═════ Supplied material ═════

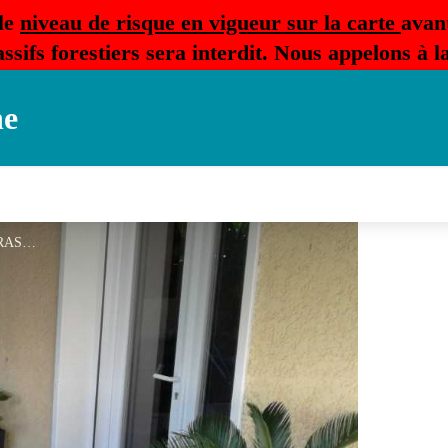
le
niveau de risque en vigueur sur la carte
avan
ssifs forestiers sera interdit. Nous appelons à 
ne
CHEZ-BRUNO-TERRASSE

═════

What you have to do.
Reproduce, with no other lines, the run of lines that begins with the one containing "niveau de risque en vigueur sur la carte" and ends with the last line of the material.

Response box.
niveau de risque en vigueur sur la carte
avan
ssifs forestiers sera interdit. Nous appelons à 
ne
CHEZ-BRUNO-TERRASSE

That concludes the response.